Supreme Court of Puerto Rico, 1964

People v. Rivera Maldonado

People v. Rivera Maldonado
Supreme Court of Puerto Rico · Decided June 2, 1964 · Dávila, Pimentel, Rigau
90 P.R. 492

People v. Rivera Maldonado

Opinion of the Court

per curiam :

Appellant was convicted of driving an automobile in state of intoxication. The two errors assigned are directed to the sufficiency of the evidence.

In addition to the unequivocal testimony of the policeman who made the arrest, the chemical analysis of the third blood sample made by the chemist of the Department of Health in the presence of defendant’s expert chemist showed it contained 17 hundredths of one percent by weight of alcohol. The Vehicle and Traffic Law provides that:

*493“If there was at the time of the analysis fifteen (15) hundredths of one (1) per cent or more by weight of alcohol in the defendant’s blood, it shall be presumed that the defendant was under the influence of intoxicating liquor at the time of the alleged violation.” (9 L.P.R.A. § 1041(b) (3).)

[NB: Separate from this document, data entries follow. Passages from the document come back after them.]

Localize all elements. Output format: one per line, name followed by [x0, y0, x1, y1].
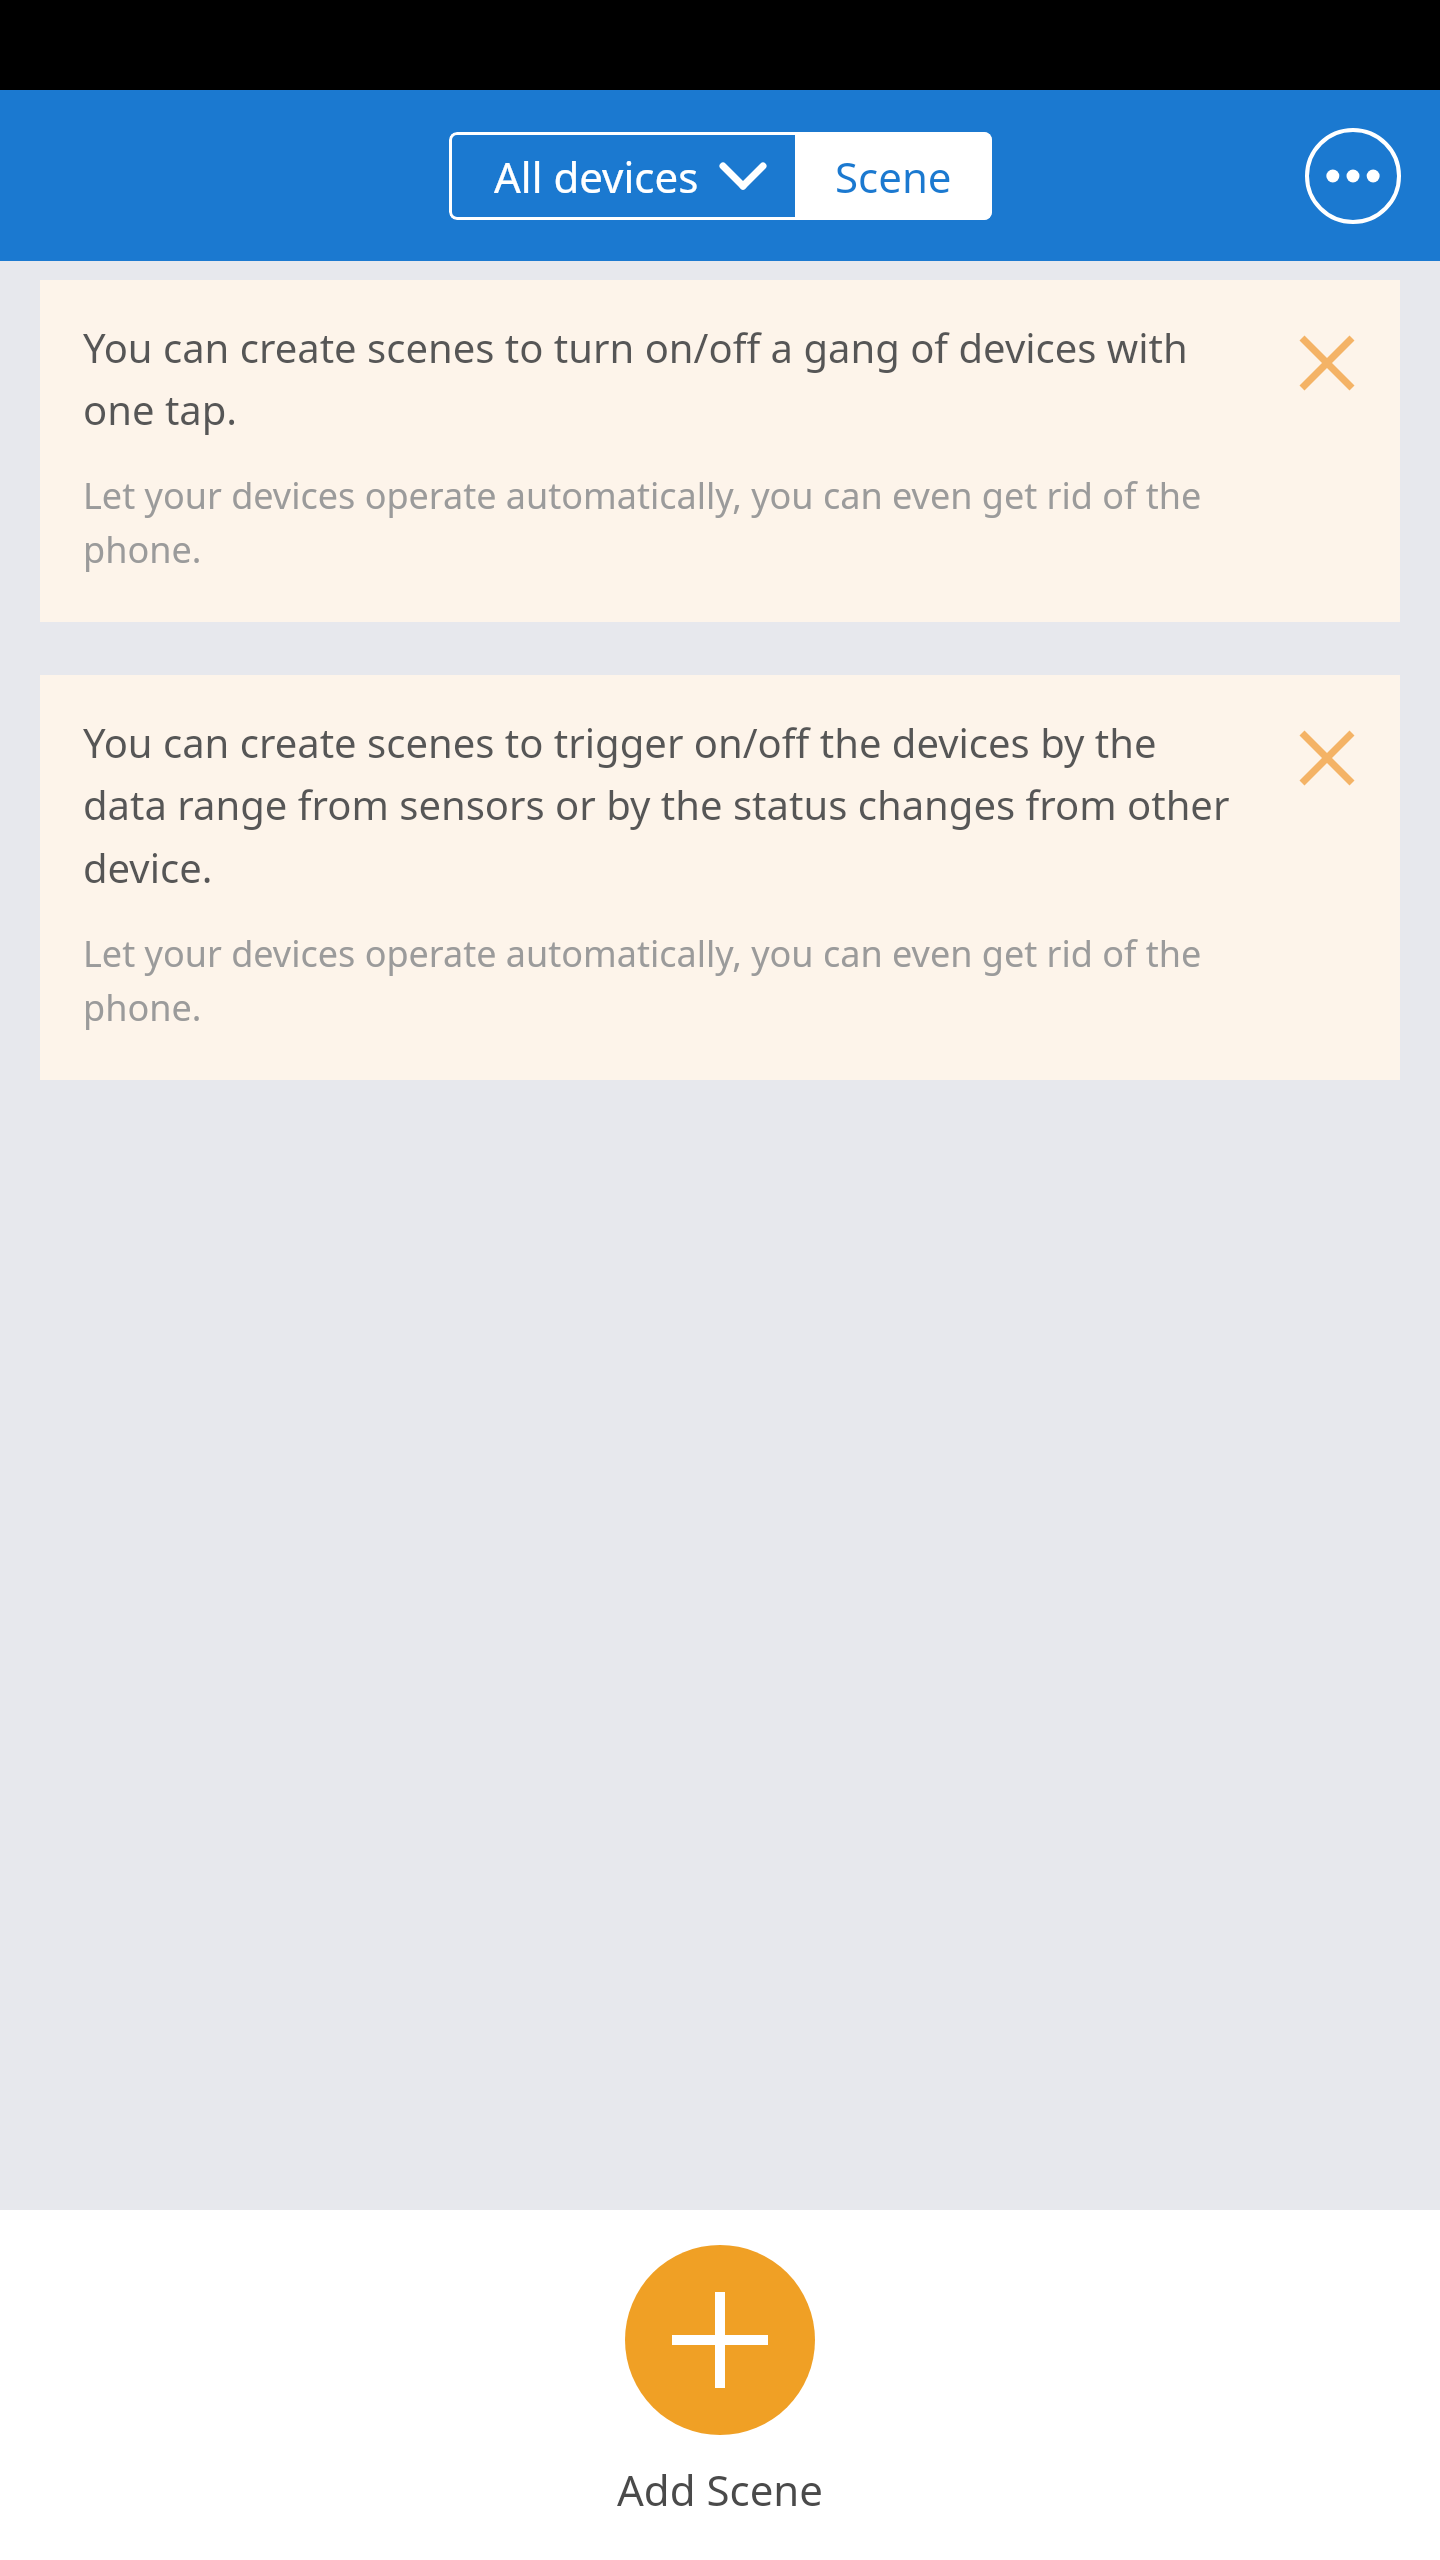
button[interactable]: You can create scenes to turn on/off a g…: [40, 280, 1400, 622]
button[interactable]: More options: [1298, 121, 1408, 231]
staticText: Let your devices operate automatically, …: [83, 471, 1244, 574]
staticText: Let your devices operate automatically, …: [83, 929, 1244, 1032]
staticText: Scene: [835, 148, 952, 205]
staticText: You can create scenes to trigger on/off …: [83, 715, 1244, 895]
staticText: Add Scene: [617, 2461, 823, 2518]
button[interactable]: Add Scene: [625, 2245, 815, 2435]
staticText: All devices: [494, 148, 699, 205]
staticText: You can create scenes to turn on/off a g…: [83, 320, 1244, 437]
button[interactable]: Scene: [795, 132, 992, 220]
button[interactable]: Dismiss: [1284, 320, 1370, 406]
button[interactable]: Dismiss: [1284, 715, 1370, 801]
button[interactable]: All devices: [449, 132, 795, 220]
button[interactable]: You can create scenes to trigger on/off …: [40, 675, 1400, 1080]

We have examined the record and the transcript of evidence. There is no conflict in the evidence. Appellant argues that he was sober because the keys of his car were delivered to him at the General Police Headquarters. The truth is that appellant was arrested by the police on September 18, 1960 on Roosevelt Avenue, in front of Nemesio Canales Housing Project in Hato Rey, about 12:20 p.m. Prom there he was taken to the municipal hospital in Río Piedras, where a blood sample was taken at 1:00 a.m. From Río Piedras he was taken to Stop 8, in Puerta de Tierra, San Juan, to confront him with the magistrate. Then he posted bail and later was transferred to the General Police Headquarters (situated on Barbosa Avenue) where appellant’s automobile had been taken and there the keys were delivered to him. It is reasonable to suppose that because of the time elapsed from the arrest to the time when the keys were delivered to him, and due also to the sobering impression received by a person who is arrested, when taken to a hospital, to a judge, and to police headquarters, appellant was in the proper condition to drive his automobile. But apart from suppositions, considering the merits of the contention, the same is a non sequitur. The fact that a policeman delivers the keys to a vehicle to an intoxicated person may be ground to prove other things but not to prove that the intoxicated person was sober.

In view of the evidence introduced we believe that the trial court had no other alternative but to sentence, as we likewise have no other alternative but to affirm. We shall not disturb the discretion of the trial judge in weighing the evidence which we believe was correctly exercised, nor constitute ourselves a trial court in order to substitute our criterion *494for that of the former. There is nothing in the transcript of evidence to show that the trial court acted with manifest error, prejudice or partiality. People v. López Rodríguez, 88 P.R.R. 459 (1963); People v. Monroig, 87 P.R.R. 622 (1963). The errors assigned were not committed.

The judgment appealed from will be affirmed.